In their opinion, Parmenides was influenced by the trends in Greek mathematics after the 'crisis of incommensurable quantities'. Moreover, some passages could be interpreted as assertions of the ideal character of geometrical entities.

A history of science can then develop also by means of (Lakatosian, we could say) 'bold conjectures'. For Bachelard, history of science has a peculiar character: it must explain also the progress of science:

The progress of scientific thought is demonstrable, is proved, its proof is even a pedagogical element, which is indispensable for the development of scientific culture. Progress is namely the very dynamic of culture and history of science must describe this dynamic. (Bachelard 1951, I, p1)
The dynamic nature of the history of science as perceived by Bachelard is related thus by Tiles:
Bachelard (claims) that the form of history of science that is relevant to the philosophy of science (...) can be considered independently of the wider discussion of the nature and role of history in general. (The history of science) is not something that can be written once and for all. On this view science is in a continual dialogue with its own history. (Tiles 1984, p. 13-14).
Lakatos proposes a study of the development of science based on rational reconstructions of history, that is on history as it would be, if (in the philosopher's opinion) scientists would behave in a 'rational' way:
In writing a historical case study, one should, I think, adopt the following procedure: (1) one gives a rational reconstruction; (2) one tries to compare this rational reconstruction with actual history and to criticize both one's rational reconstruction for lack of historicity and the actual history for lack of rationality. Thus an historical study must be preceded by a heuristic study: history of science without philosophy of science is blind. (Lakatos 1970, p. 52-53)
Further
...philosophy of science provides normative methodologies in terms of which historian reconstructs 'internal history' and then provides a rational explanation of the growth of objective knowledge (Lakatos 1971, p. 102)
What kind of philosophy can we recommend to a historian? Obviously, a historically-oriented one; a philosophy which is open to change its theses. In short, a non-absolutist philosophy.

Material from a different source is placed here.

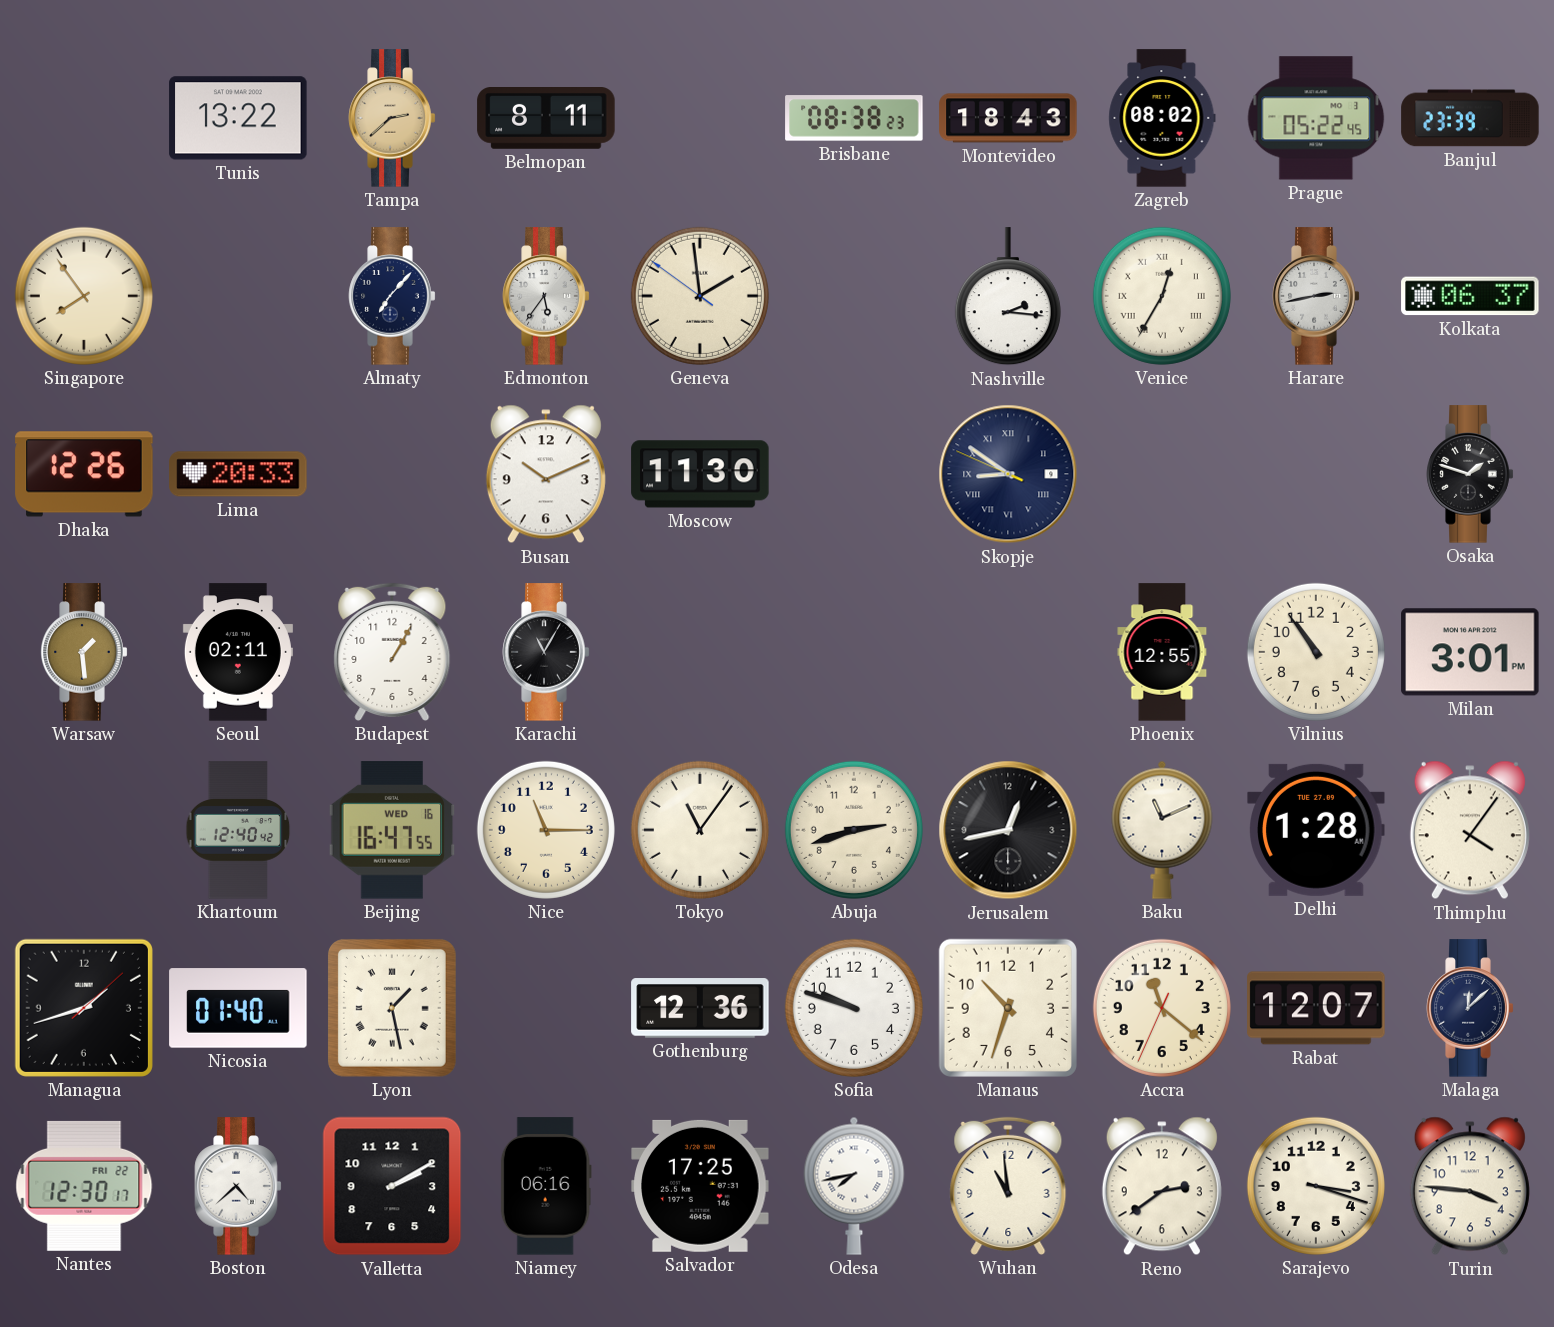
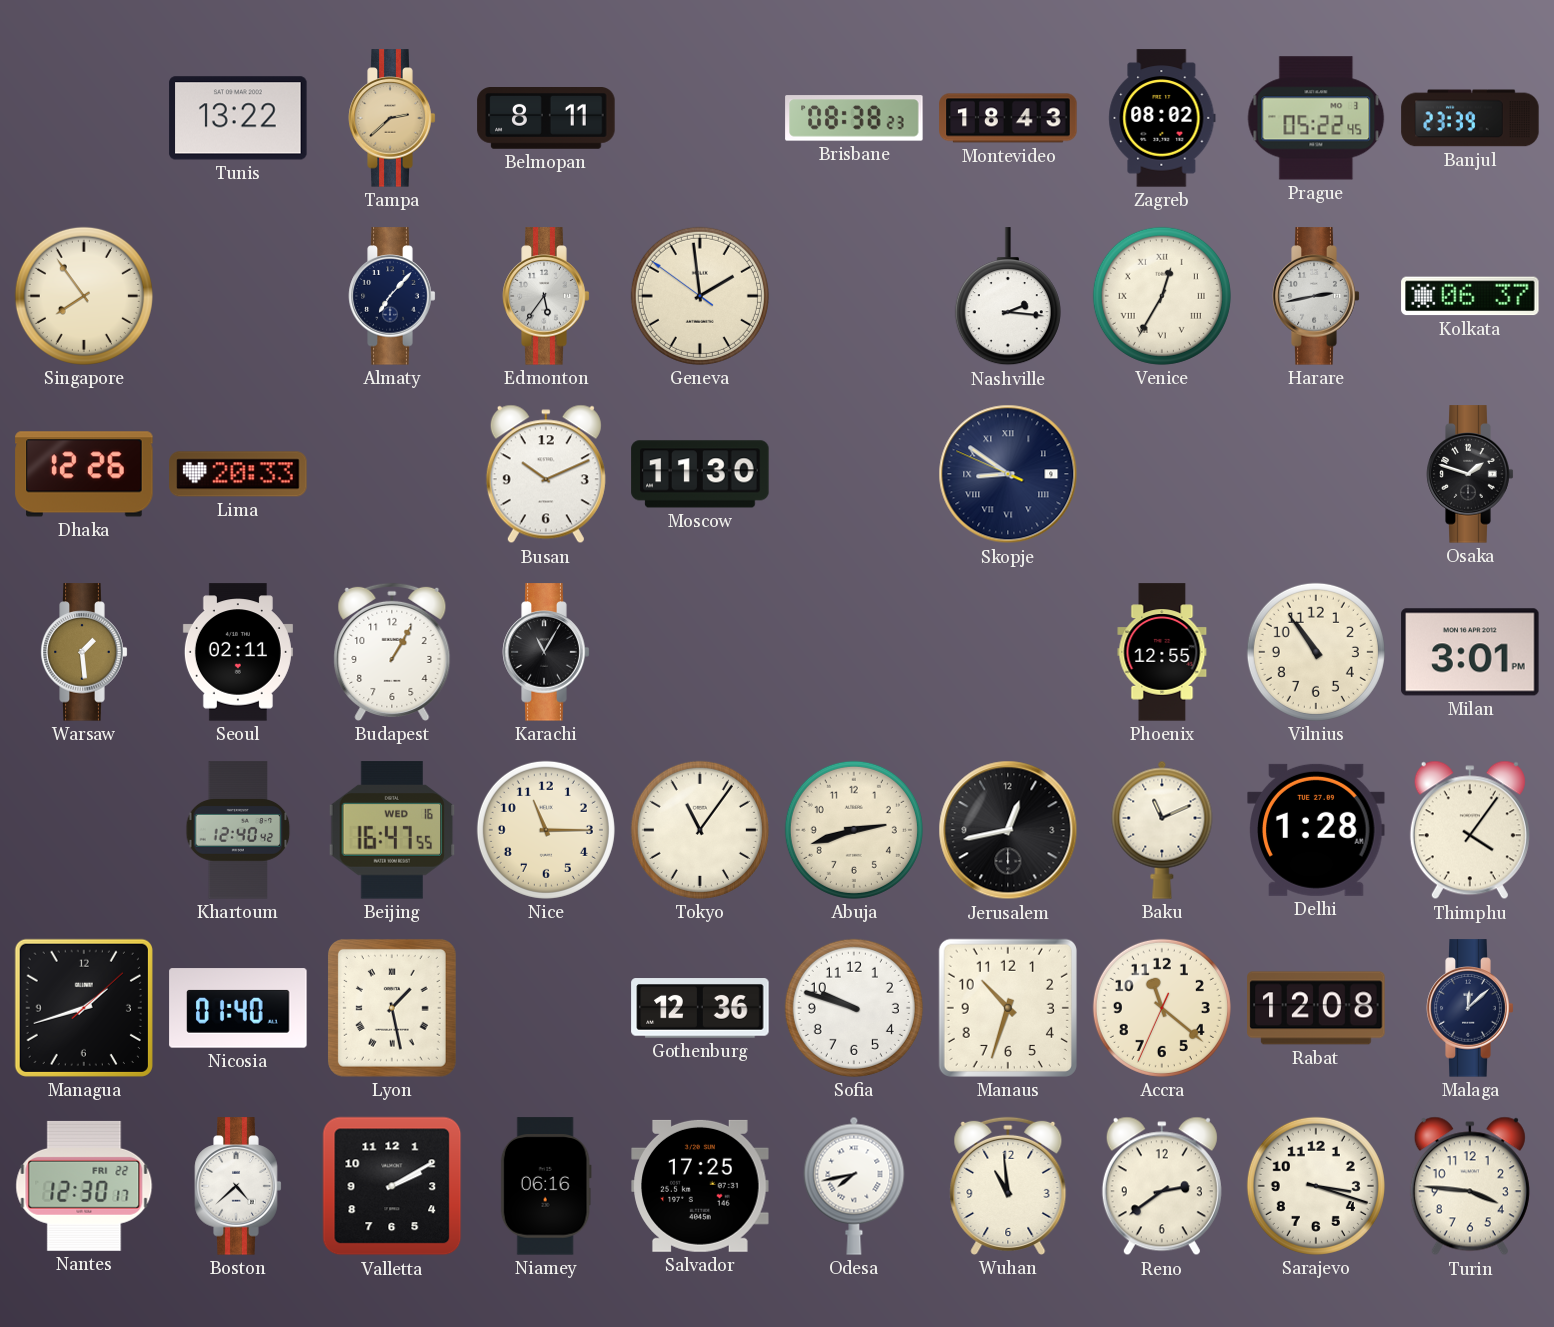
Rabat: 12:07 -> 12:08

Why history and philosophy are important for mathematics education

We can now try to give an answer to the questions about mathematics education, which were posed at the beginning of this paper.

The significance of history for mathematics education is in the philosophy of mathematics on which it is based: history is (or will be) a teaching of philosophy by means of concrete examples.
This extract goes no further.